In recent years, there has been a resurgence of interest in the scientific exploration and potential therapeutic applications of psychedelics and entactogens, particularly lysergic acid diethylamide (LSD), psilocybin, and 3,4-methylenedioxymethamphetamine (MDMA).
However, there is still a lack of basic research on fundamental pharmacological aspects of these compounds, which are important for planning further studies and therapeutic applications. In this context, Phase I trials are crucial for understanding the effects and underlying neuropharmacological mechanisms of these substances. The knowledge obtained from these initial studies plays a pivotal role in enhancing therapeutic outcomes and helps in reducing potential risks that may arise in subsequent Phase II studies and clinical applications. Hence, this presentation aims to summarize findings of recent Phase I studies conducted in our group, focusing on the differentiation of various psychedelic substances including LSD, psilocybin and mescaline, their acute effects, the establishment of dose equivalencies, and the identification of potential drug interactions and their transition into Phase II studies and clinical use.

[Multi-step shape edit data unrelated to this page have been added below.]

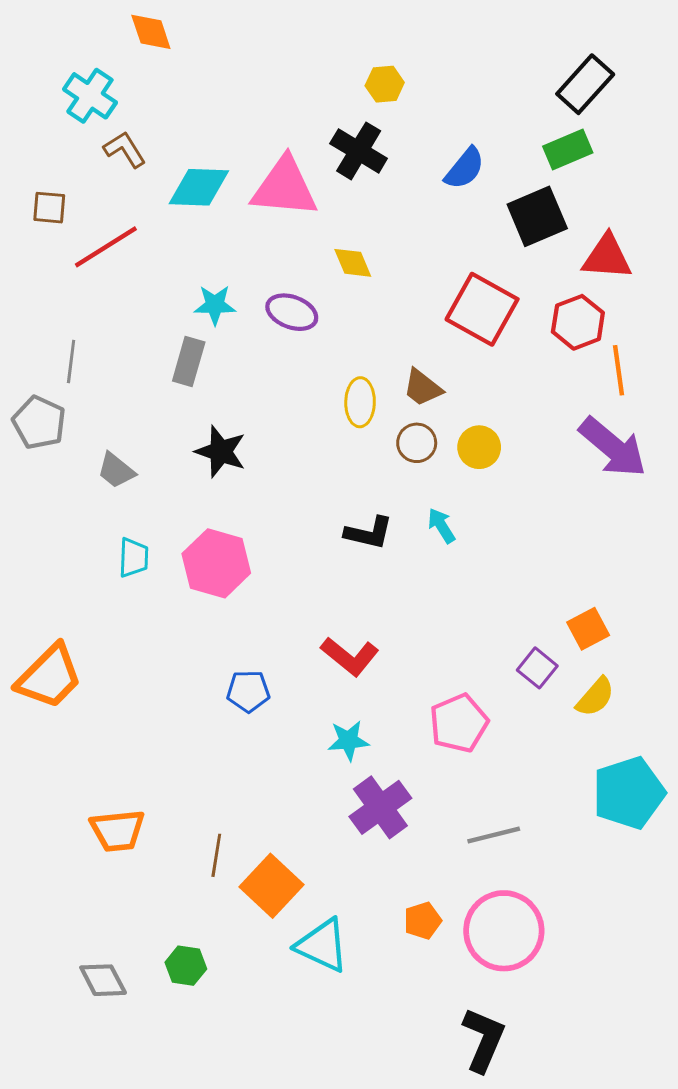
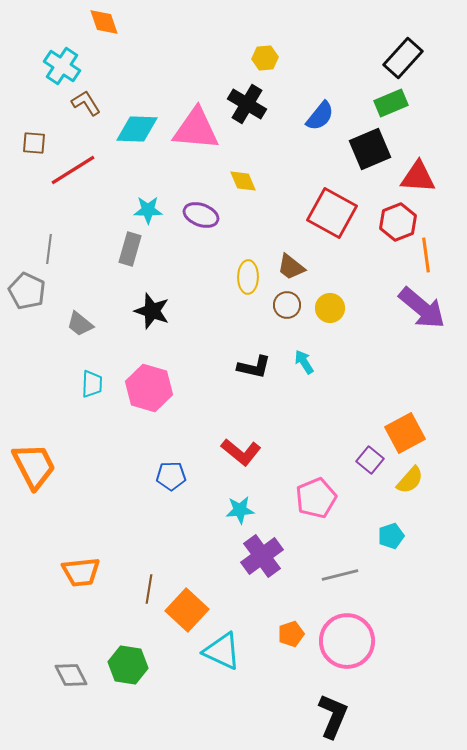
orange square: (588, 629) -> (405, 433), size x1.4
orange trapezoid: (49, 677) -> (34, 466), turned -72
cyan pentagon: (629, 793) -> (391, 536), moved, size x0.5
green hexagon: (186, 966) -> (128, 665), size x1.4

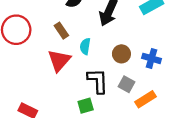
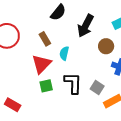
brown circle: (121, 54) -> (106, 46), moved
green square: (86, 106) -> (46, 86), moved

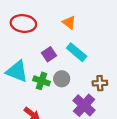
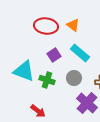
red ellipse: (23, 24) -> (46, 26), moved
gray circle: (62, 79) -> (74, 78), moved

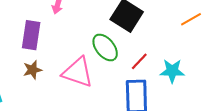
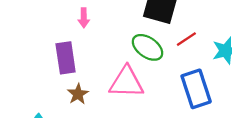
red line: (139, 61) -> (186, 39), moved, turned 30

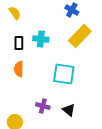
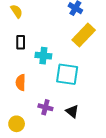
cyan cross: (41, 39) -> (43, 56), moved
orange semicircle: (19, 69) -> (21, 82), moved

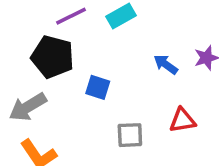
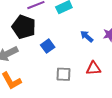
blue square: (98, 87) -> (48, 46), turned 32

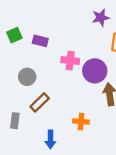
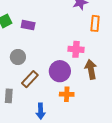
pink cross: (70, 61) -> (76, 49), moved
purple circle: (95, 71) -> (60, 71), moved

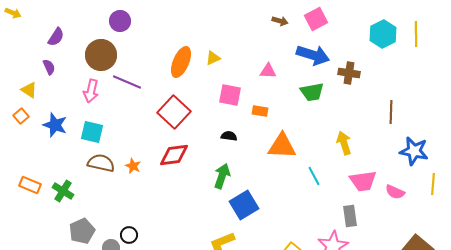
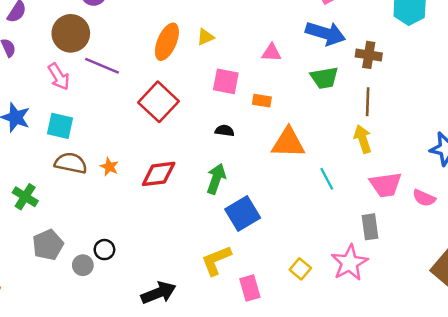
pink arrow: (91, 91) -> (59, 77), turned -45
brown line: (391, 112) -> (368, 102), moved
red diamond: (174, 155) -> (159, 174), moved

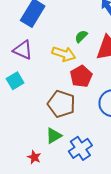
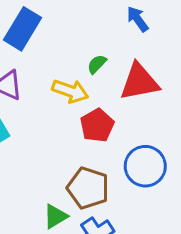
brown pentagon: (61, 104) -> (88, 188), moved

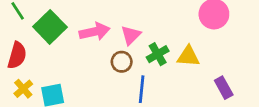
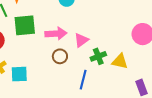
green square: (50, 27) -> (25, 25), turned 30
brown circle: (122, 62) -> (60, 56), moved

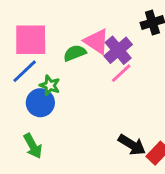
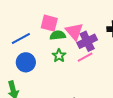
pink square: (31, 40) -> (49, 23), moved, size x0.7
green star: (50, 85) -> (59, 56), moved

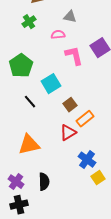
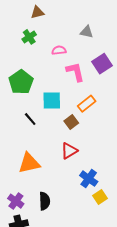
gray triangle: (70, 17) -> (87, 32), moved
cyan square: (51, 84) -> (52, 101), turned 30
orange rectangle: (85, 119) -> (87, 104), moved

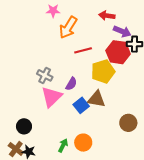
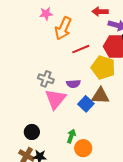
yellow pentagon: (103, 71) -> (103, 67), turned -30
purple semicircle: (71, 84) -> (73, 84), turned 64
orange circle: (83, 143) -> (83, 148), moved
green arrow: (63, 145) -> (71, 136), moved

Yasmin Schmid is a physician specializing in general medicine, clinical pharmacology, and toxicology. She is currently working as a senior physician at the Department of Clinical Pharmacology and Toxicology at the University Hospital Basel, where she has also been a member of Matthias Liechti's psychopharmacology research group for several years. She has been involved in the conduct of several placebo-controlled, double-blind, cross-over studies investigating the effects of various psychoactive substances, including MDMA, LSD, and mescaline, in healthy subjects. Currently, her research focuses on the potential therapeutic applications of LSD, and she is conducting clinical studies involving patients with cluster headaches and patients in palliative care in collaboration with the respective specialists.